Amanda looked at his bare arms, the ripped abs and hard planes of his chest with their small, lickable nipples. Blushing, she finished her inspection. "Yeah, I can sell it."
It was asking a lot, not just that she could convince anyone knocking at the door that they were interrupting a little early evening sexing, but that she wasn’t purposefully handcuffing him to make his apprehension all the easier.
Releasing her, he let Amanda secure his hand. She circled the bed, attached the second set of bracelets to the frame but didn’t lock the cuff. In case he needed to escape, she placed the key to the other cuff in his palm.

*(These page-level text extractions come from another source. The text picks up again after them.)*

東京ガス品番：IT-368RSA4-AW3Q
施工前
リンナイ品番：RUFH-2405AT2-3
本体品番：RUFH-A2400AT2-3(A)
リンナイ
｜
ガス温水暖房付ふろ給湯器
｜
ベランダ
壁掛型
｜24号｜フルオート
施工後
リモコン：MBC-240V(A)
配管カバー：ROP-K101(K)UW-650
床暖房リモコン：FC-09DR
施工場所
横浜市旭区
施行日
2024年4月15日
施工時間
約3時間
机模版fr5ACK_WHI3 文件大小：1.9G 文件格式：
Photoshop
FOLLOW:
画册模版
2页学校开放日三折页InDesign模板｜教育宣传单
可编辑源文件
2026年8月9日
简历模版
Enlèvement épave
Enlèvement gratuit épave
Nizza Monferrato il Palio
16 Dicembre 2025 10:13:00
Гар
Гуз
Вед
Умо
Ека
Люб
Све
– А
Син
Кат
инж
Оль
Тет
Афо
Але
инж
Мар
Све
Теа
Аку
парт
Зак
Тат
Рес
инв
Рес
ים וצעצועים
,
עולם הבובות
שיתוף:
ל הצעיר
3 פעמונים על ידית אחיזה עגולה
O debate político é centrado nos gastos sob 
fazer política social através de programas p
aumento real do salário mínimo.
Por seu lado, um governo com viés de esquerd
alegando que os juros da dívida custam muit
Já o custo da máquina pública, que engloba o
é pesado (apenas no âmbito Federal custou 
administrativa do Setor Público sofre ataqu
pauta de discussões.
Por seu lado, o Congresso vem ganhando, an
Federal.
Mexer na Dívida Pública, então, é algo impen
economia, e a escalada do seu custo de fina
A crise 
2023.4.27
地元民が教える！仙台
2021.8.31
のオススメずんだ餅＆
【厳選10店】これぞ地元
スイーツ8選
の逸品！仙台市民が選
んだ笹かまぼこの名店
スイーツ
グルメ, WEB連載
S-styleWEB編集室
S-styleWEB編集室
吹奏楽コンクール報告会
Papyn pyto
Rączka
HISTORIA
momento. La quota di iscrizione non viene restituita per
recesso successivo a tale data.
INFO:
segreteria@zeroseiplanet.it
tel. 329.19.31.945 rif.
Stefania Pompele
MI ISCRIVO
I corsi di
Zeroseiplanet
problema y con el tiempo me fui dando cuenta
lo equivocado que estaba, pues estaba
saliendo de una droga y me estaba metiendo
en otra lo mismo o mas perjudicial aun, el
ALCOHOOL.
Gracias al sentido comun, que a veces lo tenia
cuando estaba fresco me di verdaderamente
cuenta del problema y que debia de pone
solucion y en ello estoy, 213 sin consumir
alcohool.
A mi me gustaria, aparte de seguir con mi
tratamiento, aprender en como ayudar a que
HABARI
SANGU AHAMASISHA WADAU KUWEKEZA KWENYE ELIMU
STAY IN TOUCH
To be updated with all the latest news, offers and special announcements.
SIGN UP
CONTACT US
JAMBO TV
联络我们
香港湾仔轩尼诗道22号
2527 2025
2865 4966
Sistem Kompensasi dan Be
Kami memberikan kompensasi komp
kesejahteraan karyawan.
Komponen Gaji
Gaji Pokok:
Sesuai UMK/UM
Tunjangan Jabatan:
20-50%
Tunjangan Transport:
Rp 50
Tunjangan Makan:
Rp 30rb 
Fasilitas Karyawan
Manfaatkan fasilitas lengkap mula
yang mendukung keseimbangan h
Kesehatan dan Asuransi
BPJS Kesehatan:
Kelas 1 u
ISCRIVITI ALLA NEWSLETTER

"Give me a name, Amanda." He rubbed his cheek along her sleeve to hook her attention. Even with the fabric separating them, the gesture sent fire racing across her skin.
Her chest tightened at the way her name sound falling from his lips.
Trusting…intimate.
"Let me think for a second." She slid her belt off, tossed it on the floor. Leaving her pants buttoned, she unzipped them then crawled onto his lap. She watched his face while she proceeded to unbutton and re-button her blouse, intentionally mismatching their placement.
When she was done, she threaded her fingers through his hair. A heavy knock sounded on the front door, au
dible over the music still playing on the clock radio. She leaned forward until their foreheads touched.
Dark, dangerous.
"Loren," she whispered. She brushed her lips against his, her thoughts only half on the infrared dish likely pointed at the house at that moment. "Sit tight."
She made her way to the front door, stopping to turn a table lamp on in the living room as she yelled at the knocker to hold his damn horses. She yanked the door open, chain off.
"Not buying, move along to the next house." She started to shut the door but a size twelve, black patent leather shoe blocked her.
"Major Child?"
She followed the line of the shoe all the way up to its owner’s face. Slick suit, shades, ear piece.
She knew the type all too well.
"This a recall or something?" She had a hand on her hip, her gaze daring him not to notice the disarray of her clothes.
"No, Major."
"Then come back later." She pushed on the door, giving his foot a squeeze. "Kinda busy now."
Bringing his hand up, he pressed back. "Ma’am, are you alone?"
He knew she wasn’t. And a quick records check on the computers undoubtedly running inside the SUVs would have told him she lived alone.
Relaxing her grip on the door, she poked a hip in his direction. "Just me and my toys, lover."
"We believe there’s someone else in the house, Major."
She closed her eyes and let a wistful smile play over her face. "How does that contradict what I just said? Look, he’s handcuffed to the bed and I don’t want him getting cold or lonely...or starting without me."
The suit put his hand to his ear, someone else feeding him orders. He nodded, then offered her a flat smile. "Sorry about that, Major. You have a good evening now."
"I plan on it." Amanda let the door close on her return smile. She locked the bolt, secured the chain then sauntered back to her bedroom musing that the agents outside likely didn't want to make a scene before they were convinced the man they searched for was inside. There had been a few too many events like that on the news these last six months.